If you’re a ferret owner, that means extra worry about your furry little family member. Ferrets are susceptible to several strains of human influenza virus, which is spread through the air from coughing, sneezing, and other respiratory secretions. The virus is not only spread from human to ferret, but ferret to ferret and from ferret to human as well.
If you have the flu…
• Avoid close contact with your ferret and have another person provide his care during your illness, if at all possible.

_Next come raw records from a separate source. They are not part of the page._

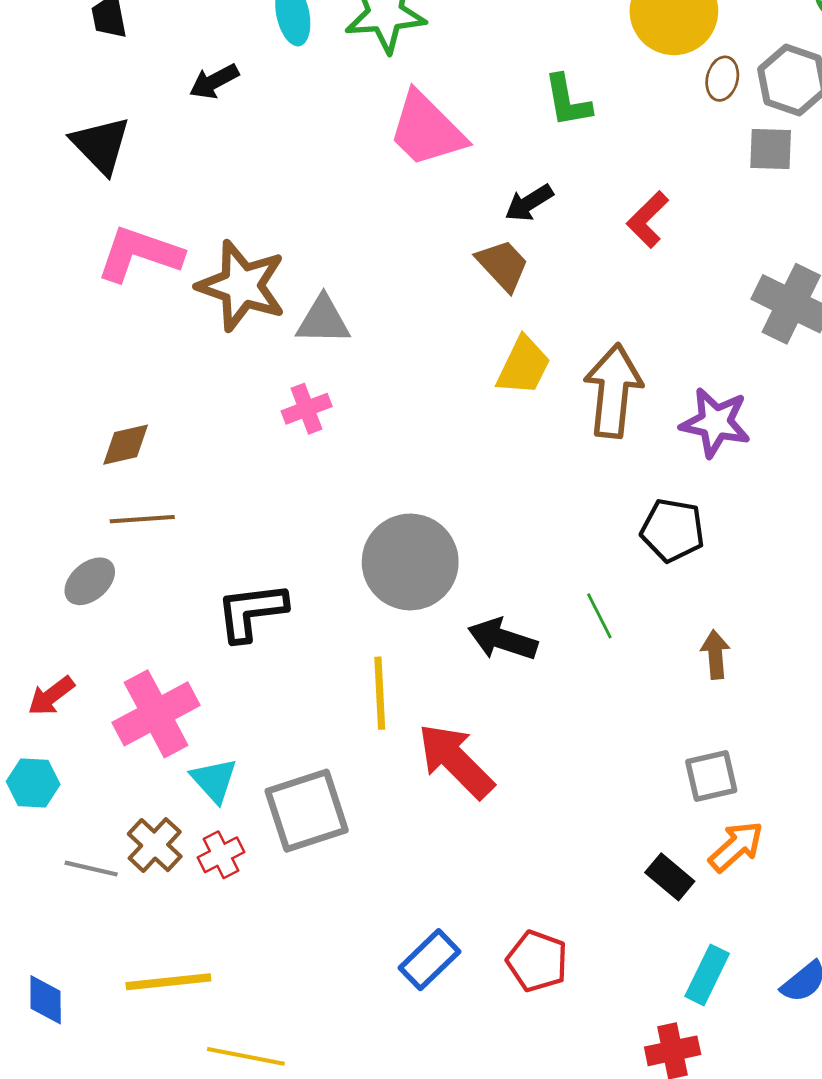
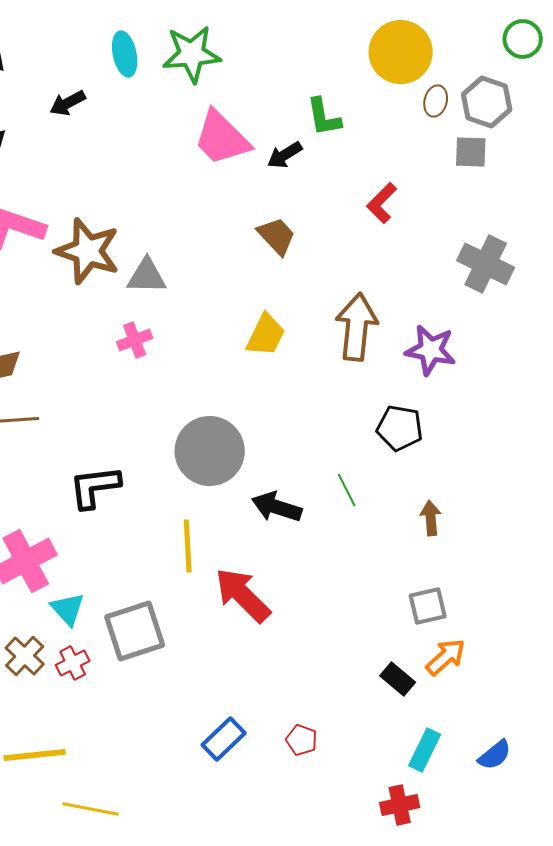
black arrow: (529, 203) -> (285, 155), moved
yellow trapezoid: (523, 366) -> (266, 335), moved
red pentagon: (537, 961) -> (302, 740), size x0.7

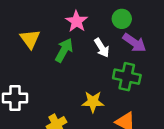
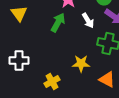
yellow triangle: (30, 39) -> (19, 14), moved

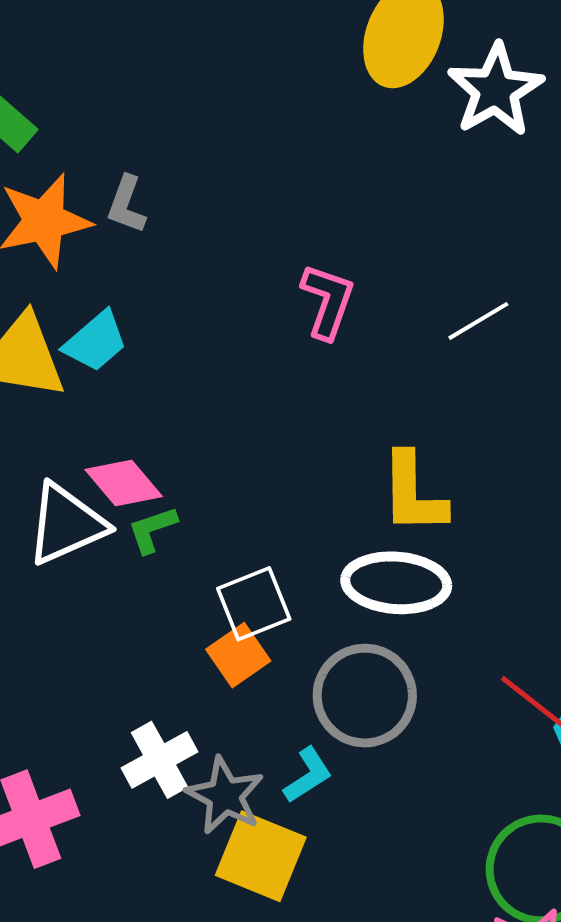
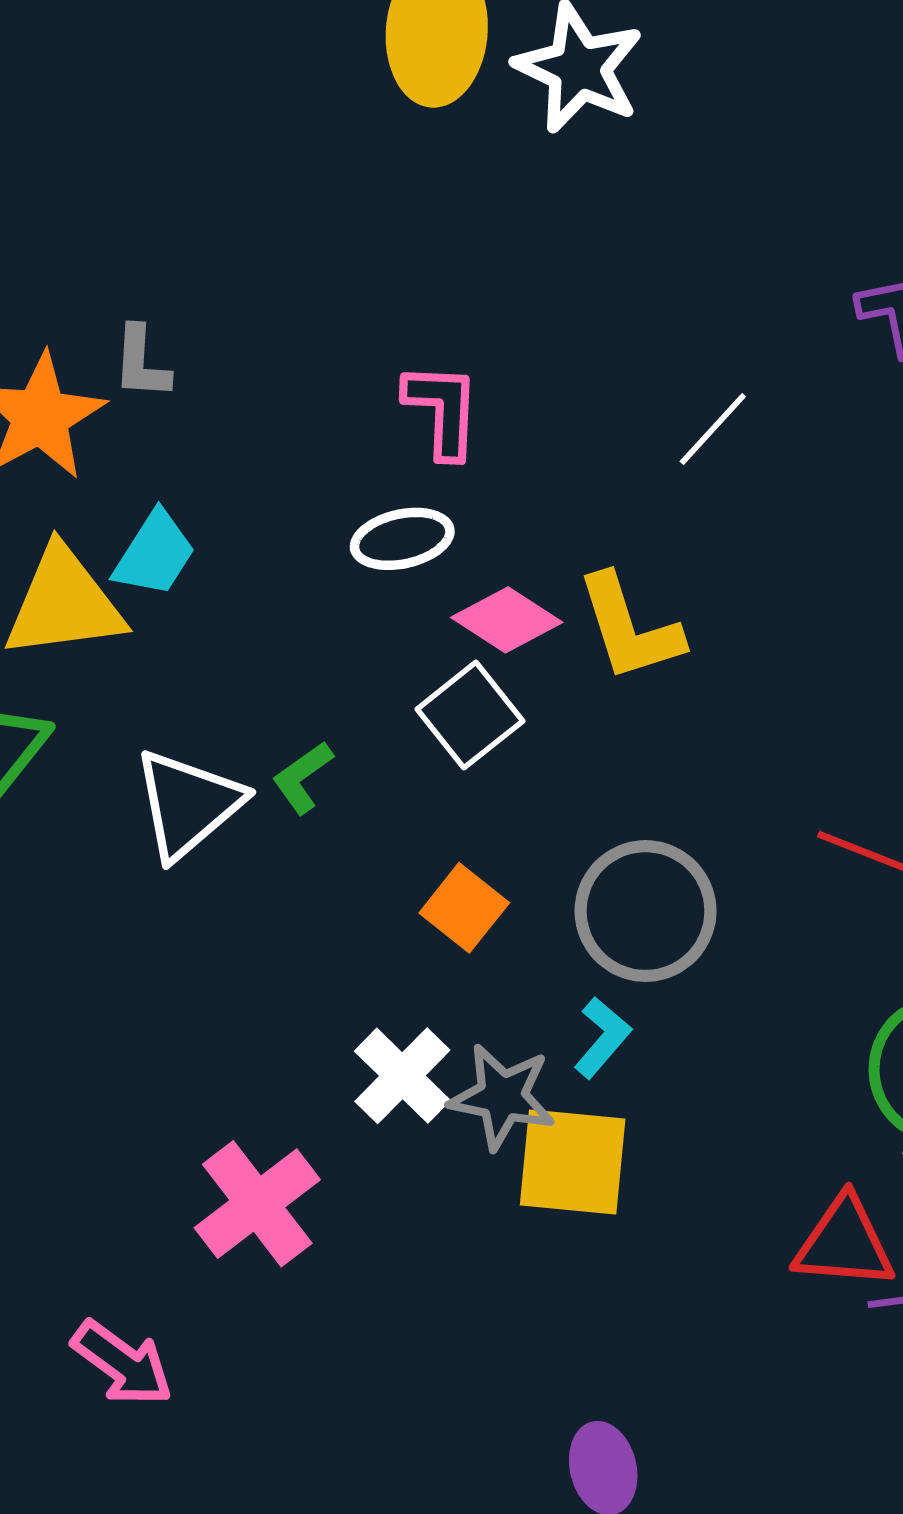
white line: (478, 321) -> (713, 429), moved
pink diamond: (124, 483) -> (507, 620), moved
white ellipse: (396, 583) -> (402, 539), moved, size x0.7
white square: (254, 604) -> (470, 715), moved

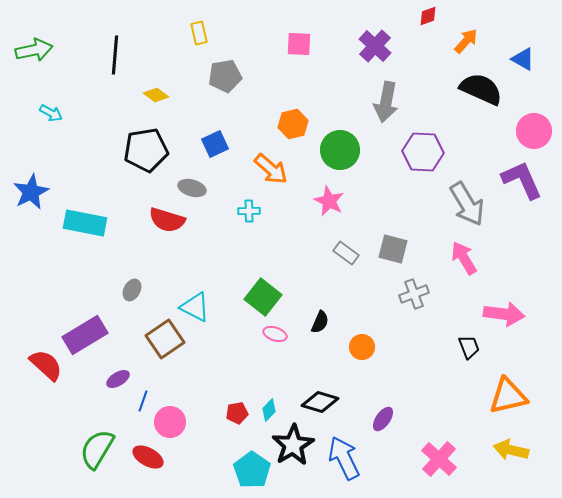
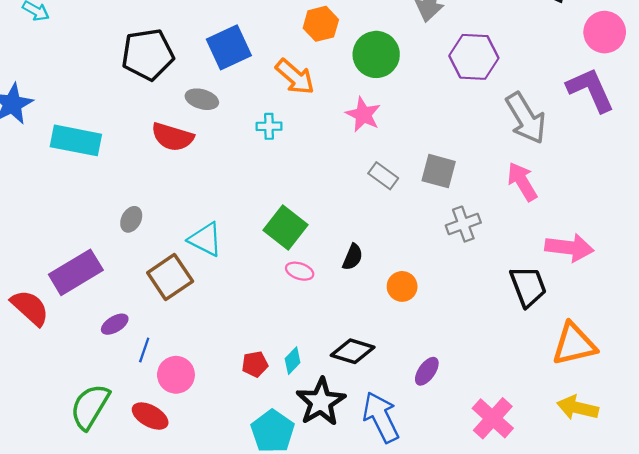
blue square: (215, 144) -> (229, 47), size x1.4
black trapezoid: (469, 347) -> (528, 286), size x1.5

• If you must handle your ferret while you’re sick, wash your hands before and after handling your ferret and avoid having him near your face. It may be a good idea to wear a surgical mask when you care for your ferret.
What does the flu look like in ferrets?
As in humans, symptoms of flu in ferrets usually begin with a fever. As the fever subsides, signs of upper respiratory illness ensue. Coughing, sneezing, thick nasal discharge, and watery eyes can all be seen. Affected ferrets often become lethargic and refuse to eat. Gastrointestinal signs, such as vomiting or diarrhea, may also be observed. Most healthy adult ferrets recover in 7 to 14 days with proper care. Nutritional support and fluids, either oral or injectable, will be needed in most cases. Sometimes, we may also prescribe cough suppressants, decongestants, and/or antibiotics. Very young or very old ferrets are most likely to develop life-threatening complications such as pneumonia.
What should I do if my ferret develops signs of respiratory illness?
Contact us quickly when you suspect a respiratory illness. Other diseases, such as heart disease and deadly canine distemper virus, can appear similar to influenza. Early treatment for many conditions can mean the difference between a quick recovery and devastating illness.